The Internet Content System in
Patch A., Staff Reporter
Recently, the Korean government tried
to censor Internet content by legislating an act similar
to the United States Communication Decency Act (CDA)
passed in 1996. It is very similar in that the government
and Internet Service Providers (ISP) can officially
control Internet content.
Last year, a progressive
network called the "Collaboration Action Group
Against Information and Communication Censorship"
(CAG) formed. About 14 organizations, including Jinbonet,
participated in the network and carried out many actions.
The group particularly concentrated on stopping the
communication decency act proposed by the Korean Ministry
of Information and Communication (MIC). There were many
on and off line demonstrations against the MIC and the
legislation. Finally, the articles relating to Internet
content rating system were deleted from the act and
it was passed. For more information about last year's
situation, we have attached Jinbonet's statement at
the end of this newsletter).
But, this year, the
MIC added some articles related to the Internet Content
Rating System to the enforcement ordinance. And, they
announced that it would be carried out in July 2001.
Korean Civil organizations including, Jinbonet and CAG
considered it an act designed to deceive the Korean
people. They held a press conference on April 26. Sixty-four
progressive groups were organized and issued a statement
against the MIC's policy. In the statement, they said:
"The MIC is going
to implement a policy that will require Internet content
control software at all public PC centers ("PC
Bang"), schools and public libraries. The MIC already
provided the addresses of 108,000 so-called bad sites
to the software corporation making the software. Moreover,
the article in this ordinance, which the MIC has added,
is actually related to the Internet Content Rating System.

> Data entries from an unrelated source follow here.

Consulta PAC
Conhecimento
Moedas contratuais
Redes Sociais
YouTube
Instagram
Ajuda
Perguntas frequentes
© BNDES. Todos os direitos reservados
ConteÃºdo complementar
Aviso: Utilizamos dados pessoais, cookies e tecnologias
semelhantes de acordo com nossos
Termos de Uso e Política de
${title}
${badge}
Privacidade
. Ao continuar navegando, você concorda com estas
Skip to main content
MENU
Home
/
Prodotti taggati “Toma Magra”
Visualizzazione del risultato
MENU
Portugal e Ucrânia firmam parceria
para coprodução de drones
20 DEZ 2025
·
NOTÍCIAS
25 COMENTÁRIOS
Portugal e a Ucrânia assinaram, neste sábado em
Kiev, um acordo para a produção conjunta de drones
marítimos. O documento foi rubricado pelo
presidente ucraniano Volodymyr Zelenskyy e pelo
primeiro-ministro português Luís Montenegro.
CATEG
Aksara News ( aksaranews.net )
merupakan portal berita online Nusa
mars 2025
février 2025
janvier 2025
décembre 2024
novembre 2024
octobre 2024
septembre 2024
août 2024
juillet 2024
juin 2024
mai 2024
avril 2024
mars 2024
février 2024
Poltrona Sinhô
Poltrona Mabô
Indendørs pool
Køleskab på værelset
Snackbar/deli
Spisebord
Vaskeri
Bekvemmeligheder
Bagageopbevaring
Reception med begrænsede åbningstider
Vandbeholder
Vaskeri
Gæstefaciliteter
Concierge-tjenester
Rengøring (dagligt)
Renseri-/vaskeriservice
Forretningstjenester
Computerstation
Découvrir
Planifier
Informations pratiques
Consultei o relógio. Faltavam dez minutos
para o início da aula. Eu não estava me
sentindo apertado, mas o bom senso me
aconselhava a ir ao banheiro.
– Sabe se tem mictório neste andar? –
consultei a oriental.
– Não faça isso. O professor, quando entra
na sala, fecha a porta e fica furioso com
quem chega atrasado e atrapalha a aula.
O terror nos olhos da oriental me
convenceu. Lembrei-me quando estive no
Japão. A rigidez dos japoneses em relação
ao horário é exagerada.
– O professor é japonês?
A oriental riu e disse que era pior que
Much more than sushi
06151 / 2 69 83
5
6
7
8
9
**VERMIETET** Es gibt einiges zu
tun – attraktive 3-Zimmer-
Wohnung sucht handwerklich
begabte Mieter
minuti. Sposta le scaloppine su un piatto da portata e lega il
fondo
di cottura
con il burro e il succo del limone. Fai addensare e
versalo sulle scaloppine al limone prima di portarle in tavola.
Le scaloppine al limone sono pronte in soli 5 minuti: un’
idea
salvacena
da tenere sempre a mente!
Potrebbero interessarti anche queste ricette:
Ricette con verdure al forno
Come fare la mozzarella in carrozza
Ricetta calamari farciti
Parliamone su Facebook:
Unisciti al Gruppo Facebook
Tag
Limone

If this ordinance passes, all web sites will be forced
to rate their sites using a meta tag in all pages on
the site. The MIC insists that the act would just prevent
minors from accessing harmful content, for example,
pornographyy or violence. However the system of control
by the government is in fact very dangerous censorship."
Last May 24, 65 progressive group in Korea
lodged a protest against the ordinance. And they are
preparing strong responses as they continue to fight
against the ordinance. For example, on and off line
demonstrations are taking place with Korean Netizens
in June. From June 29 to July 1, for about 72 hours,
Site Strike will be on a lot of web sites. Now CAG is
gathering hundreds of progressive groups in Korea to
participate in this Site Strike. All participating groups
will make a common web page and place it so it appears
when people first enter the site. This common web page
will contain protest messages against this policy and
include links to bulletin boards where people can discuss
it. CAG requests international solidarity for this struggle.